Artinya: Barang terkadang mengikut sebagaimana bila seseorang menyewa seorang perempuan untuk menyusui anaknya, maka itu boleh berdasarkan nash Al-Qur’an. Yang paling shahih, titik akadnya terletak pada aktivitas mengasuh balita tersebut oleh seorang perempuan yang meletakannya di pangkuannya, menyuapinya dengan susu, dan memerahnya sesuai kebutuhan. Titik akadnya (ma'qud 'alaih) terletak pada aktivitas si perempuan. Sementara asi menjadi hak balita sebagai konsekuensi dari aktivitas pengasuhan. (Lihat: Syekh M Nawawi Banten, Nihayatuz Zein, [Bandung, PT Al-Maarif: tanpa catatan tahun], halaman: 259). 


Tarif yang harus dibayarkan pada penukaran uang di pinggir jalan adalah jasanya, bukan pada barangnya, yaitu uang.
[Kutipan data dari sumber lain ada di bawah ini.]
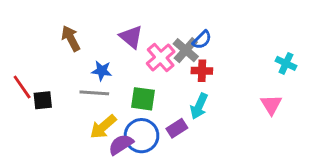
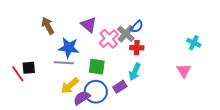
blue star: (102, 71) -> (69, 48), size x1.5
red line: (22, 87) -> (18, 74), moved

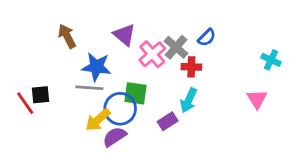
blue semicircle: (137, 27) -> (207, 37), moved
blue circle: (96, 92) -> (120, 109), moved

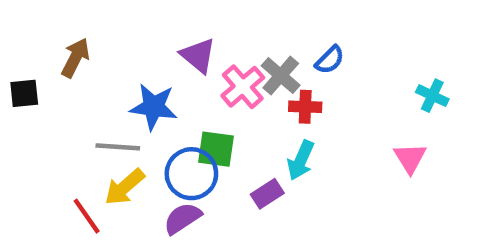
brown arrow: (67, 36) -> (75, 58), moved, turned 55
gray line: (89, 88) -> (118, 147), moved
black square: (41, 95) -> (24, 93), moved
red line: (25, 103) -> (87, 216), moved
yellow arrow: (98, 120) -> (125, 187), moved

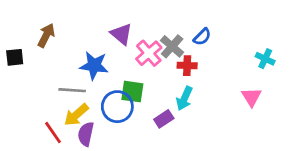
purple semicircle: (183, 218) -> (86, 134), moved, turned -45

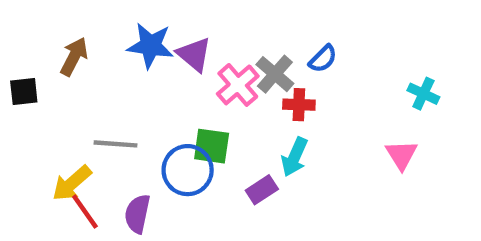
blue star: (94, 66) -> (150, 46), moved
yellow arrow: (76, 115) -> (72, 183), moved

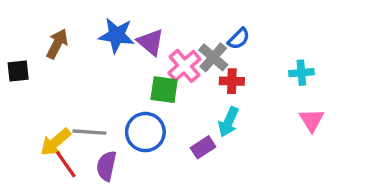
blue semicircle: (323, 59) -> (239, 39), moved
cyan cross: (423, 94) -> (301, 73), moved, turned -30
gray line: (116, 144) -> (89, 132), moved
green square: (212, 146) -> (164, 90), moved

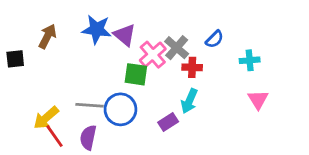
blue semicircle: (239, 39) -> (215, 39), moved
gray line: (89, 132) -> (90, 105), moved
Pembayaran tarif pada jasa itu sendiri disebutkan dalam Al-Qur’an perihal perempuan sebagai penyedia jasa asi, bukan jual-beli asi seperti keterangan berikut ini: 


 قال الله تعالى: فَإِنْ أَرْضَعْنَ لَكُمْ فَآتُوهُنَّ أُجُورَهُنَّ علق الأجرة بفعل الإرضاع لا باللبن 


Artinya: Allah berfirman: Bila mereka telah menyusui anakmu, maka berikan upah kepada mereka. (Surat At-Thalaq ayat 6). Allah mengaitkan upah di situ dengan aktivitas menyusui, bukan pada asinya. (Lihat: Abu Bakar Al-Hishni, Kifayatul Akhyar, [Beirut, Darul Fikr: 1994 M/1414 H], juz I, halaman: 249). 

 

Artikel diambil dariHukum Menukar Uang saat Lebaran

 

Soal tarif jasa penukaran uang ini memang tidak diatur di dalam fiqih. Tarif jasa disesuaikan dengan kesepakatan atau keridhaan antara kedua belah pihak. Pemerintah disarankan untuk memberikan tarif referensi untuk jasa penukaran uang di tepi jalan mengingat praktik ini terus berulang setiap tahun.